Sansibar - die problematische Trauminsel
27. März 2005Sansibar im Januar 2001: Überall auf der halb-autonomen Inselgruppe ziehen Demonstranten durch die Straßen. Sie wollen das Ergebnis der Wahl im Herbst zuvor nicht anerkennen und verlangen Neuwahlen. Die Regierungspartei Chama cha Mapinduzi, kurz CCM, habe bereits zum zweiten Mal nur durch massive Beeinflussungen gewonnen. Der eigentliche Gewinner von Sansibar sei die CUF, die Civic United Front.
Ausländische Beobachter bestätigen den Vorwurf der unfairen Wahlen. Aber die Polizei geht hart gegen die Demonstranten vor. Die Bilanz: Dutzende von Todesopfern, verschreckte Touristen und gestrichene Entwicklungshilfe aus Europa. Immerhin bewirkte der Druck von außen und auch von innen einen Dialog zwischen den zerstrittenen Parteien und friedliche Nachwahlen in einem Teil der Inselregion.
Unruhestifter vor Tansania
Nun stehen in einem halben Jahr die nächsten Wahlen an - und schon sind neue Unruhen ausgebrochen: Nach Parteiveranstaltungen von CCM und CUF gingen die politischen Anhänger mit Stöcken und Steinen aufeinander los, zwölf Menschen wurden verletzt. Jede Partei schiebt dabei der anderen die Schuld in die Schuhe.
Seif Sharif Hamad, der Präsidentschaftskandidat der oppositionellen CUF, beschuldigt die Regierung, auch die Polizei für ihre Ziele einzusetzen: "Die Situation auf Sansibar ist in diesen Tagen vergleichbar mit Südafrika während der Apartheid. Die Polizei verhaftet mitten in der Nacht Mitglieder meiner Partei und misshandelt sie auf der Polizeistation", sagt Hamad. Er habe die internationale Gemeinschaft über die Zustände auf Sansibar informiert und sie gewarnt, "sich nicht von den schönen Worten von Sansibars Präsident Karume täuschen zu lassen."

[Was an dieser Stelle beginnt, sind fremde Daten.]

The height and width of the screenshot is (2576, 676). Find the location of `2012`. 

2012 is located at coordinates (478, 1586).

Die Regierung streitet die Vorwürfe offensiv ab. In seiner jüngsten Presseerklärung sagte Präsident Karume, er habe keine Angst vor ausländischen Wahlbeobachtern. Sie sollten nur kommen und sich ein Bild von dem Maß der Demokratie auf Sansibar machen.
Neues Wahlverfahren
Die internationale Gemeinschaft hat sich nach dem Debakel vor fünf Jahren intensiv um bessere Bedingungen für die nächsten Wahlen bemüht. Daran mitgearbeitet hat Reinholf Einloft aus dem Büro der Friedrich-Ebert-Stiftung in Dar es Salaam: "Wir haben in Sansibar - darin ist auch die Bundesrepublik indirekt beteiligt - ein neues Wahlverfahren finanziert, das elektronisch gesteuert ist, damit die Wahlbeeinflussung technisch gemindert werden kann. Jetzt muss sich jeder einschreiben, sein Passbild und Fingerabdrücke nehmen lassen, damit nicht mehr so groß geschoben werden kann."

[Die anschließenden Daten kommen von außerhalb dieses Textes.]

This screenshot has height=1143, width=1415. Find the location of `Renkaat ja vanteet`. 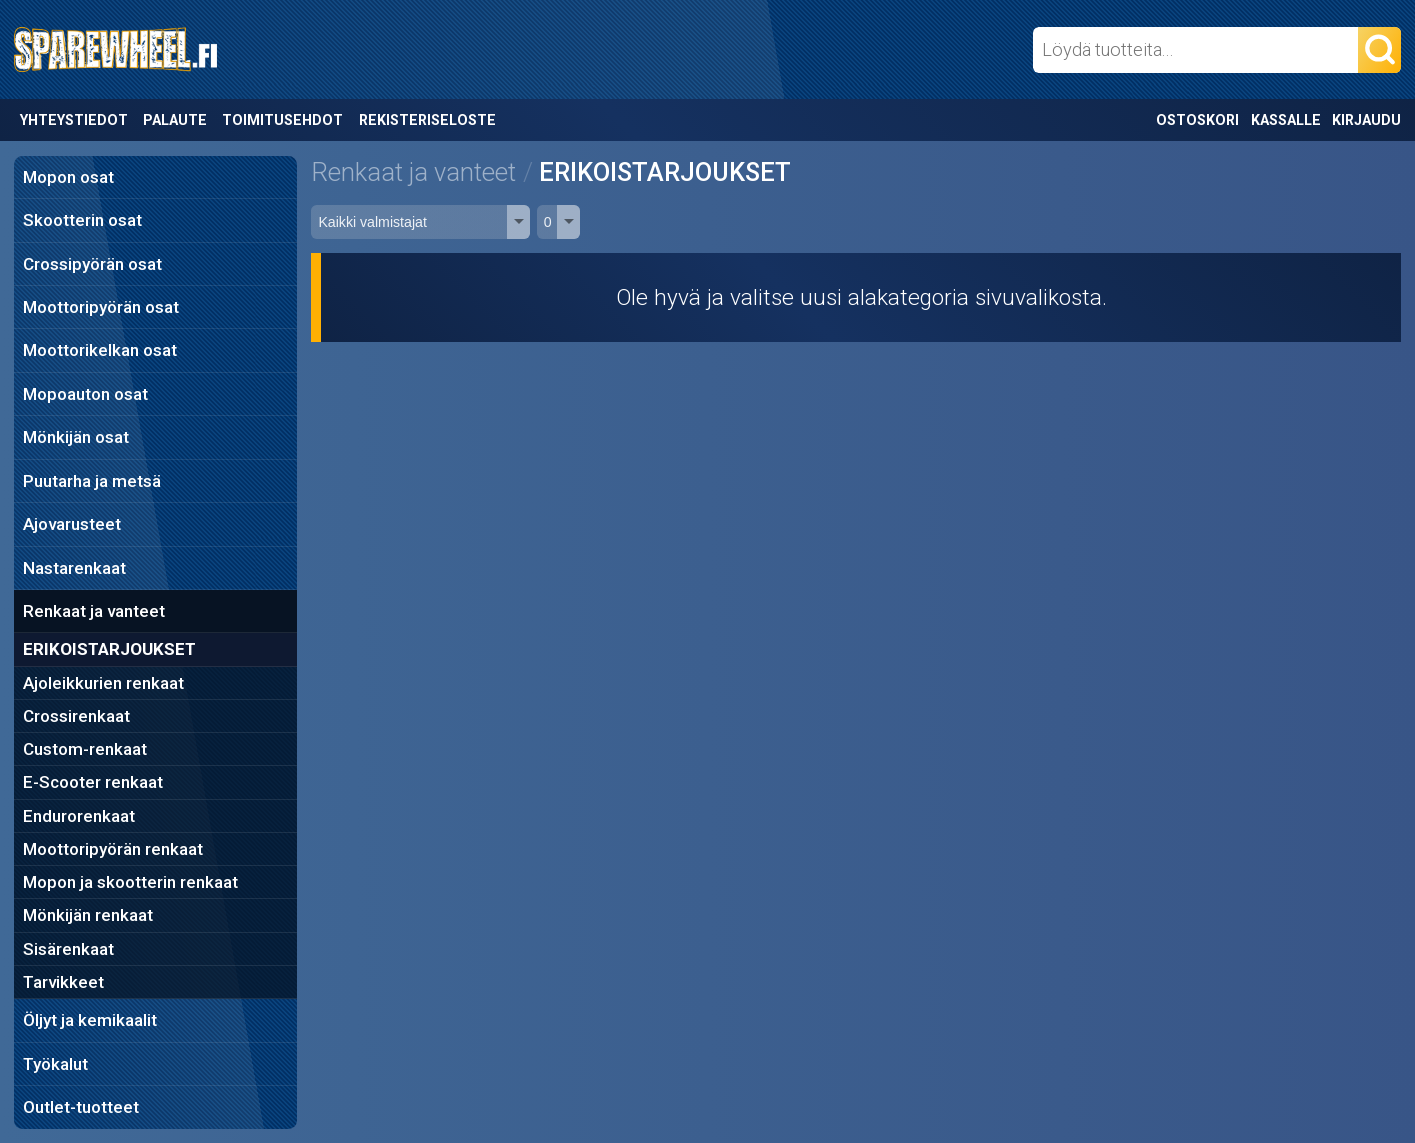

Renkaat ja vanteet is located at coordinates (94, 611). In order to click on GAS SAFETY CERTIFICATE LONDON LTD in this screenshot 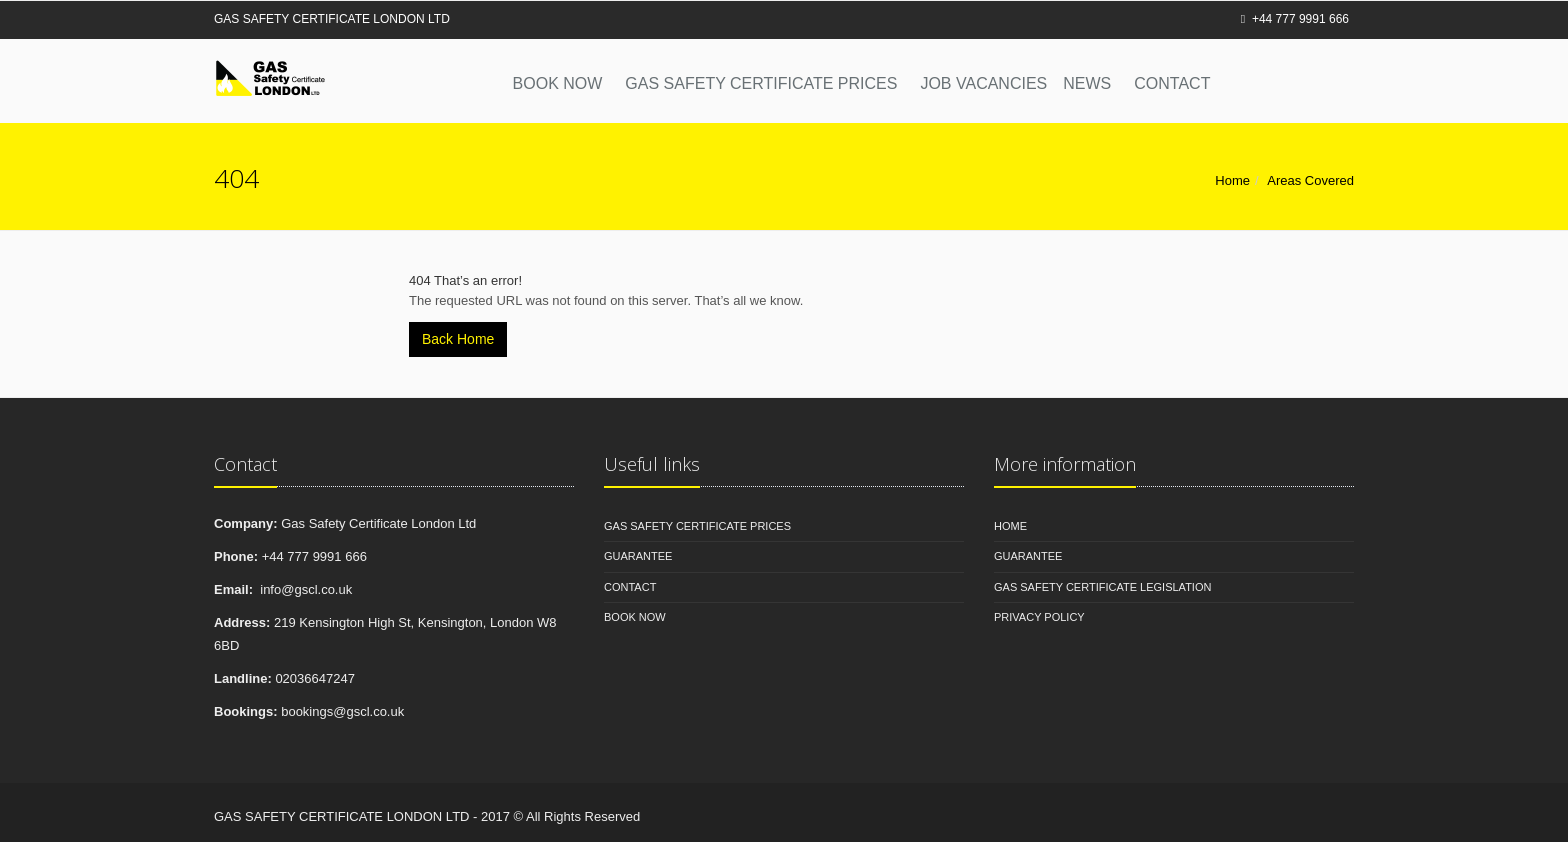, I will do `click(332, 19)`.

Trotzdem werfen sich CCM und CUF jetzt schon gegenseitig vor, den Einschreibungsprozess zu verfälschen. Recht damit haben wahrscheinlich beide, sagt Reinhold Einloft. Denn beide Parteien sind bereit, alle möglichen Mittel einzusetzen, um an die Macht zu kommen beziehungsweise sie zu verteidigen.
Unabhängigkeit als Ziel
Dabei geht es in Sansibar nicht um einen Kampf der Ideologien. Sowohl CCM wie auch CUF sind, wie die überwiegende Mehrheit der Bevölkerung, muslimisch geprägt. Der eigentlich Streitpunkt ist die Frage der Unabhängigkeit Sansibars, zu dem neben der Hauptinsel auch die Insel Pemba und weitere kleine Inseln gehören. Bereits heute agiert Sansibar weitgehend autonom vom Festland Tansanias. Es ist zwar in der Unionsregierung vertreten, und der sansibarische Präsident ist zugleich Vizepräsident von Tansania, trotzdem hat Sansibar eine eigene Verfassung, ein eigenes Parlament und seit einem Jahr - auf Initiative der Regierungspartei CCM - sogar eine eigene Fahne. Die CUF aber will mehr: Sie möchte Sansibar als eigenständigen Staat etablieren.